In my career as an inspector, I’ve done about 17,000 inspections, so when it comes to wood flooring problems, I’ve just about seen it all. Here are some things to know if you end up in an inspection.
1) If possible, be present at the inspection. Unless the customer does not want the contractor or retailer present, I suggest being there to answer questions from the inspector. Inspectors hope that the information provided to them is honest and accurate, but it is up to the inspector to do observations, tests, measuring, and analysis to determine the actual cause. The answers you provide will be part of the claim history in the inspection report. Most inspectors are pretty good at separating fact from fiction, so it is important to make sure your answers are as accurate and honest as possible.
2) Upon completion, the inspector can provide the report or information to only the commissioning party. If the homeowner commissioned the inspection, the inspector is obligated to share information with only the commissioning party unless given permission by the commissioning party. The final inspection is the property of the commissioning party. If that is the contractor, it belongs to the contractor; if it is the manufacturer, it belongs to the manufacturer, etc. Other parties can get copies only with permission from the commissioning party.

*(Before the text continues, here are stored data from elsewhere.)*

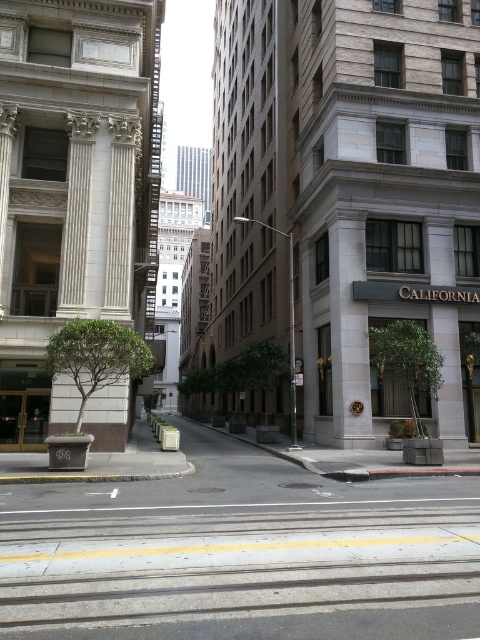 The width and height of the screenshot is (480, 640). I want to click on white marble pillar at left, so click(120, 218).

Is white marble pillar at left bigger than metallic street sign at center?

Incorrect, white marble pillar at left is not larger than metallic street sign at center.

Where is `white marble pillar at left`? This screenshot has width=480, height=640. white marble pillar at left is located at coordinates (120, 218).

The height and width of the screenshot is (640, 480). In order to click on white marble pillar at left in this screenshot , I will do `click(120, 218)`. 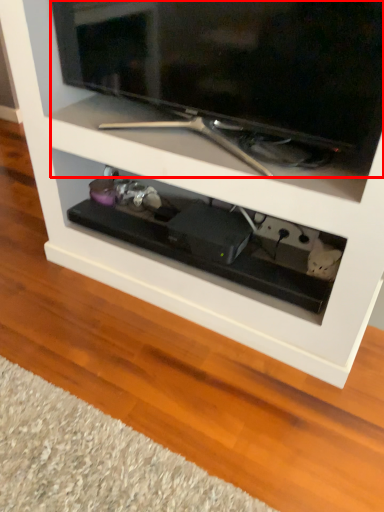 Question: From the image's perspective, where is television (annotated by the red box) located relative to drawer?

Choices:
 (A) below
 (B) above

Answer: (B) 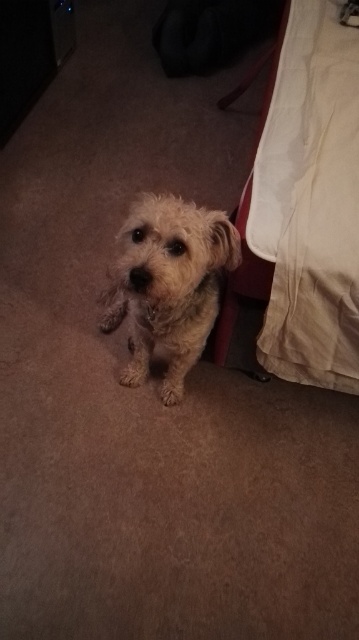 Question: Can you confirm if beige fabric bed at right is smaller than fuzzy fur dog at center?

Choices:
 (A) no
 (B) yes

Answer: (A)

Question: Is beige fabric bed at right below fuzzy fur dog at center?

Choices:
 (A) yes
 (B) no

Answer: (B)

Question: Which point is farther to the camera?

Choices:
 (A) (201, 273)
 (B) (351, 227)

Answer: (B)

Question: Is beige fabric bed at right wider than fuzzy fur dog at center?

Choices:
 (A) yes
 (B) no

Answer: (A)

Question: Among these objects, which one is nearest to the camera?

Choices:
 (A) fuzzy fur dog at center
 (B) beige fabric bed at right

Answer: (A)

Question: Among these points, which one is nearest to the camera?

Choices:
 (A) (290, 193)
 (B) (180, 278)

Answer: (B) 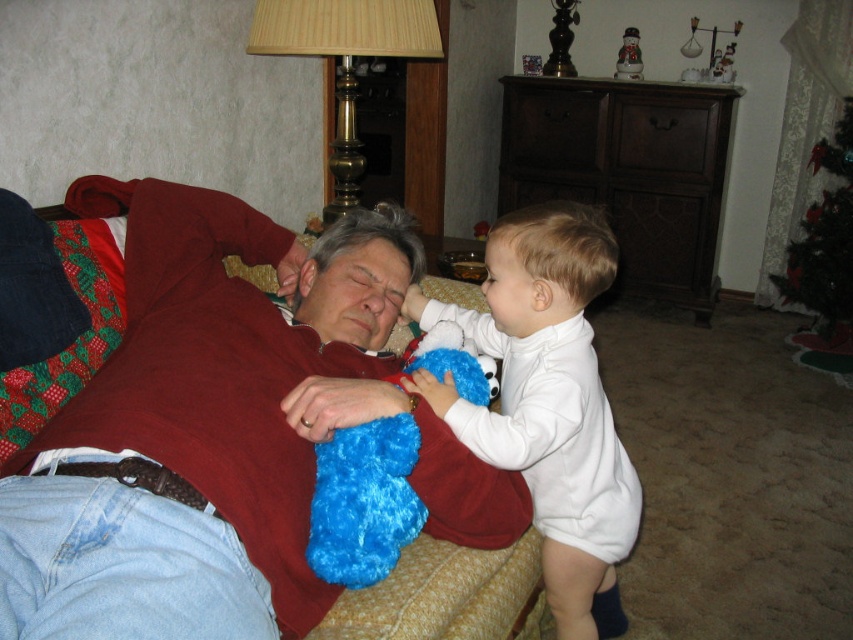 Question: Can you confirm if fuzzy blue stuffed toy at upper center is thinner than green shiny christmas tree at upper right?

Choices:
 (A) no
 (B) yes

Answer: (A)

Question: Does fuzzy blue stuffed toy at upper center have a greater width compared to green shiny christmas tree at upper right?

Choices:
 (A) no
 (B) yes

Answer: (B)

Question: Which point appears closest to the camera in this image?

Choices:
 (A) (822, 317)
 (B) (0, 584)
 (C) (422, 224)

Answer: (B)

Question: Which of these objects is positioned farthest from the white soft onesie at center?

Choices:
 (A) fuzzy blue stuffed toy at upper center
 (B) gold brass lamp at upper center
 (C) green shiny christmas tree at upper right

Answer: (C)

Question: Considering the real-world distances, which object is farthest from the fuzzy blue stuffed toy at upper center?

Choices:
 (A) gold brass lamp at upper center
 (B) white soft onesie at center
 (C) green shiny christmas tree at upper right

Answer: (C)

Question: Can you confirm if fuzzy blue stuffed toy at upper center is positioned below white soft onesie at center?

Choices:
 (A) yes
 (B) no

Answer: (B) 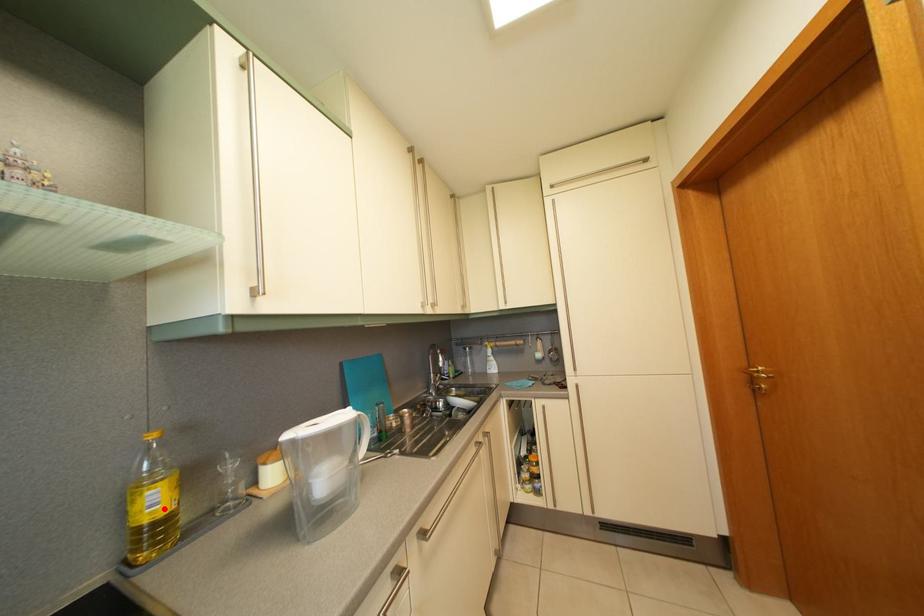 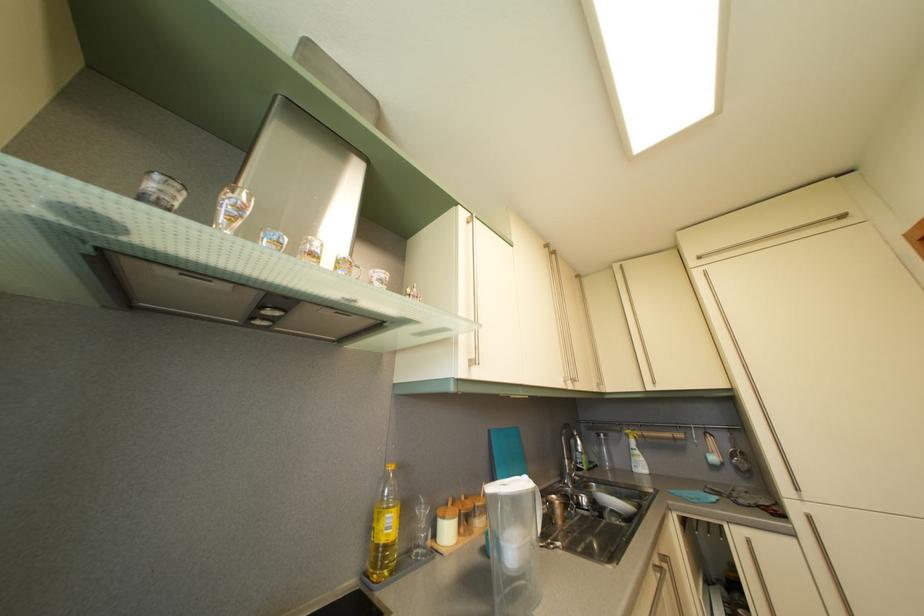 Locate, in the second image, the point that corresponds to the highlighted location in the first image.

(396, 533) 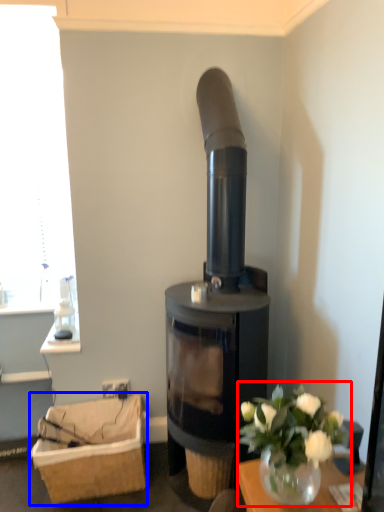 Question: Which object appears farthest to the camera in this image, floral arrangement (highlighted by a red box) or basket (highlighted by a blue box)?

Choices:
 (A) floral arrangement
 (B) basket

Answer: (B) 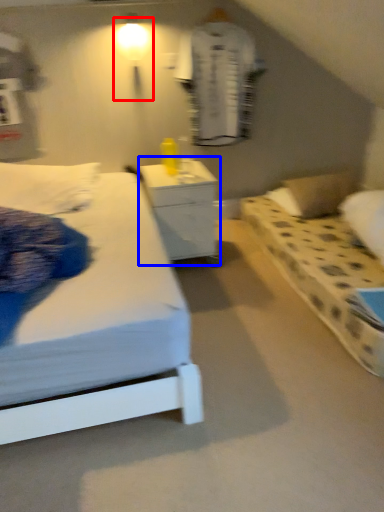 Question: Which object is closer to the camera taking this photo, light fixture (highlighted by a red box) or nightstand (highlighted by a blue box)?

Choices:
 (A) light fixture
 (B) nightstand

Answer: (B) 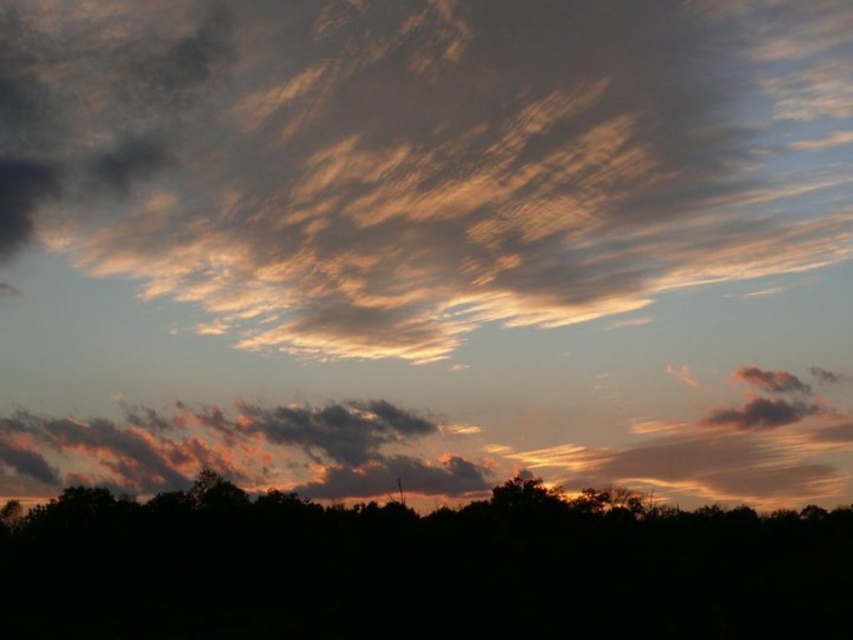 Question: Does golden textured clouds at upper center appear over black matte tree at bottom?

Choices:
 (A) yes
 (B) no

Answer: (A)

Question: Does golden textured clouds at upper center have a smaller size compared to black matte tree at bottom?

Choices:
 (A) no
 (B) yes

Answer: (A)

Question: Which of the following is the closest to the observer?

Choices:
 (A) golden textured clouds at upper center
 (B) black matte tree at bottom

Answer: (B)

Question: Where is golden textured clouds at upper center located in relation to black matte tree at bottom in the image?

Choices:
 (A) above
 (B) below

Answer: (A) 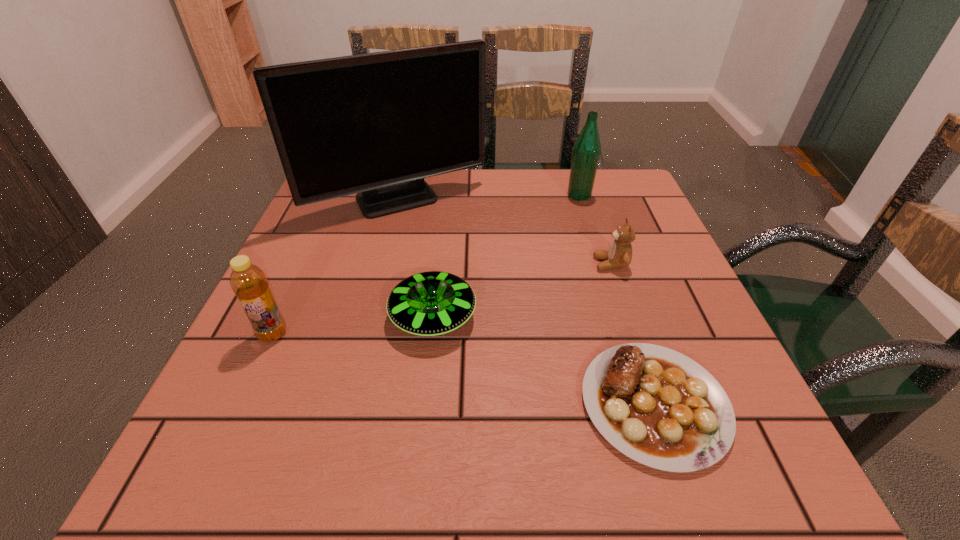 Locate an element on the screen. The image size is (960, 540). vacant region between the second tallest object and the shortest object is located at coordinates (617, 299).

Locate an element on the screen. unoccupied area between the shortest object and the farther bottle is located at coordinates (617, 299).

You are a GUI agent. You are given a task and a screenshot of the screen. Output one action in this format:
    pyautogui.click(x=<x>, y=<y>)
    Task: Click on the free space between the saucer and the third farthest object
    The image size is (960, 540).
    Given the screenshot: What is the action you would take?
    pyautogui.click(x=522, y=291)

Where is `object that is the third closest to the farther bottle`? This screenshot has width=960, height=540. object that is the third closest to the farther bottle is located at coordinates (433, 303).

Find the location of `object that is the fourth closest to the steak`. object that is the fourth closest to the steak is located at coordinates (586, 152).

Locate an element on the screen. free space that satisfies the following two spatial constraints: 1. on the back side of the shorter bottle; 2. on the left side of the saucer is located at coordinates (280, 317). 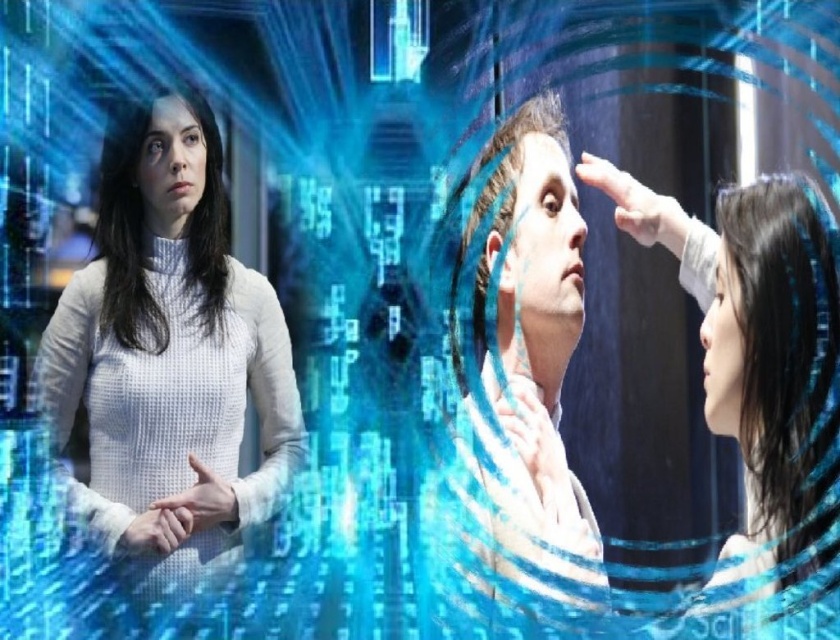 In the scene shown: You are a medical professional assessing the distance between the matte white hand at center and the smooth skin forehead at center in the futuristic scene. The minimum safe distance for a medical procedure is 1 meter. Is the current distance sufficient?

The distance between the matte white hand at center and the smooth skin forehead at center is 90.90 centimeters, which is less than the required 1 meter. Therefore, the current distance is insufficient for the medical procedure.

You are a virtual assistant in a futuristic setting. You need to determine which object is smaller between the matte white hand at center and the smooth skin forehead at center. Based on the scene, which one is smaller?

The matte white hand at center is smaller compared to the smooth skin forehead at center.

Where is the black matte hair at left located in the image?

The black matte hair at left is located at point (145, 228) in the image. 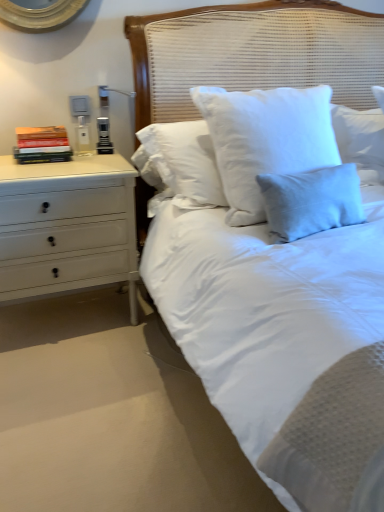 Find the location of `free spot to the right of hardcover books at left`. free spot to the right of hardcover books at left is located at coordinates (97, 161). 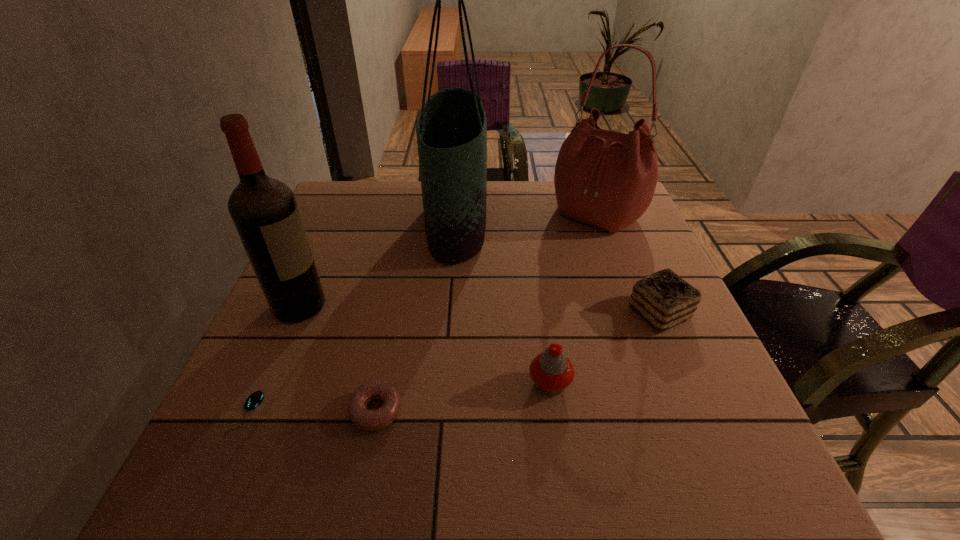 This screenshot has width=960, height=540. Find the location of `tote bag`. tote bag is located at coordinates (451, 128).

Identify the location of handbag. The image size is (960, 540). (607, 179).

What are the coordinates of `liquor` in the screenshot? It's located at (264, 210).

Find the location of a particular element. the third object from right to left is located at coordinates (552, 372).

The image size is (960, 540). Find the location of `chocolate cake`. chocolate cake is located at coordinates (664, 299).

Identify the location of doughnut. (376, 419).

The width and height of the screenshot is (960, 540). I want to click on mouse, so click(255, 399).

Where is `free region located 0.120m on the left of the tallest object`? The width and height of the screenshot is (960, 540). free region located 0.120m on the left of the tallest object is located at coordinates (382, 223).

This screenshot has width=960, height=540. What are the coordinates of `free location located 0.340m on the left of the handbag` in the screenshot? It's located at click(x=427, y=213).

The height and width of the screenshot is (540, 960). I want to click on vacant space located on the front-facing side of the liquor, so click(376, 306). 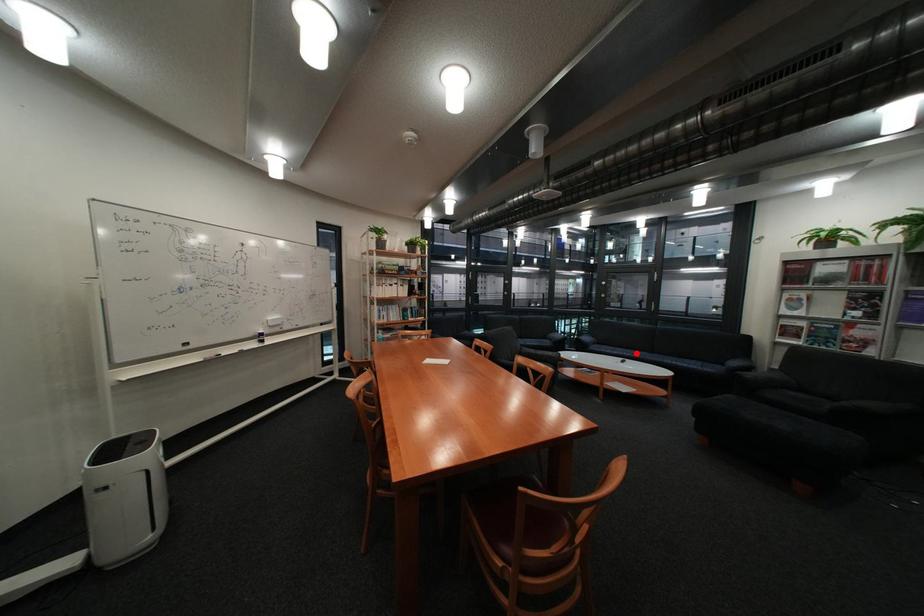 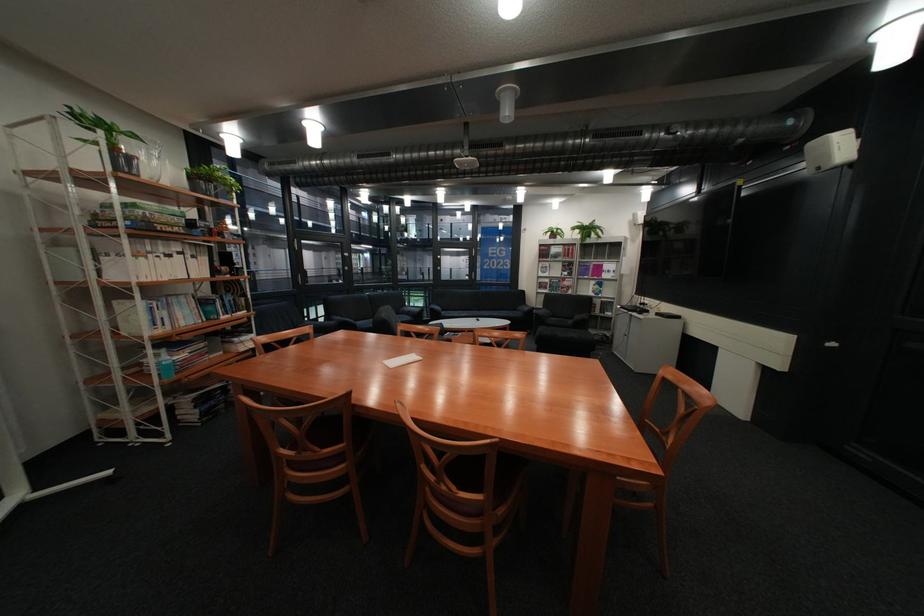 Where in the second image is the point corresponding to the highlighted location from the first image?

(481, 315) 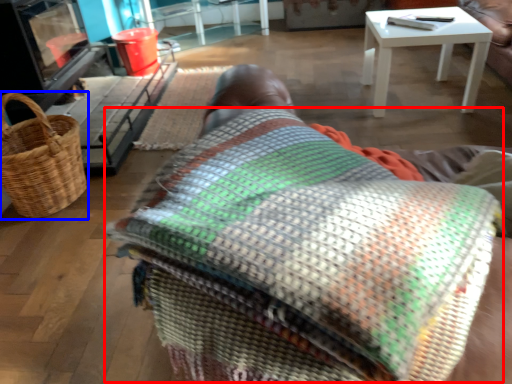 Question: Which object appears closest to the camera in this image, blanket (highlighted by a red box) or picnic basket (highlighted by a blue box)?

Choices:
 (A) blanket
 (B) picnic basket

Answer: (A) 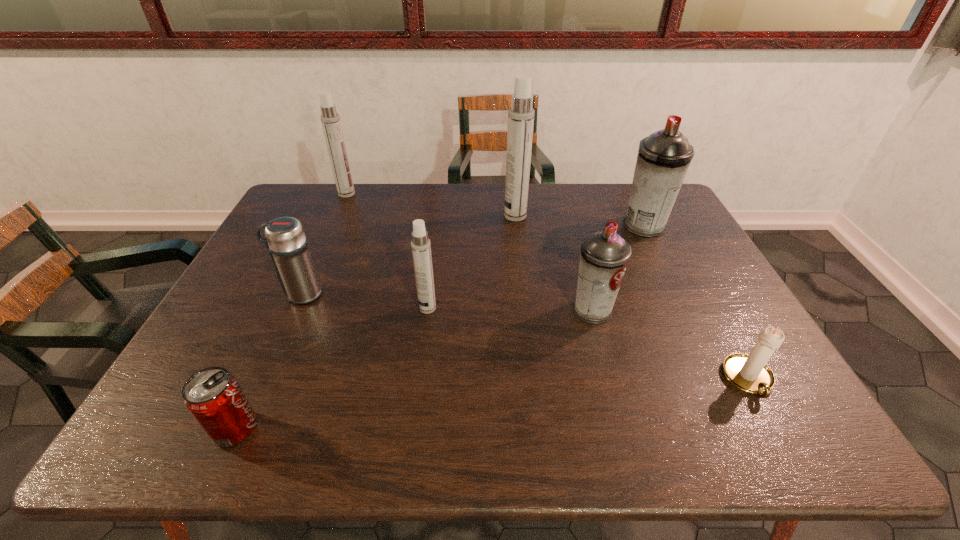 Find the location of `the third closest white aerosol can to the thermos bottle`. the third closest white aerosol can to the thermos bottle is located at coordinates (521, 114).

Find the location of a particular element. The width and height of the screenshot is (960, 540). vacant space that satisfies the following two spatial constraints: 1. on the front side of the nearest white aerosol can; 2. on the right side of the second smallest white aerosol can is located at coordinates (297, 308).

The image size is (960, 540). What are the coordinates of `free space that satisfies the following two spatial constraints: 1. with a handle on the side of the sixth tallest object; 2. on the back side of the second aerosol can from right to left` in the screenshot? It's located at (294, 310).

3) Inspectors are supposed to be unbiased. The inspector’s job is to find the truth, not the results the commissioning party hopes for.
4) Inspection findings do not dictate what happens next. It’s up to the commissioning party what they want to do with the results of the inspection, whether that be compensation, claim denial, going to court, etc. If an inspection finds you at fault and you disagree, you can hire your own unbiased third-party inspector.
5) Inspectors rely heavily on installation guidelines. One of the biggest things an inspector does is review the manufacturer’s installation guidelines, care and maintenance guidelines, warranties, and any applicable industry standards. If you didn’t follow those, you are giving a manufacturer an easy reason for a denial. To protect yourself, read the instructions or applicable guidelines for every single product. Just because you read a guideline two years ago on a similar product doesn’t mean this one will be the same. Following instructions is the best way to protect yourself.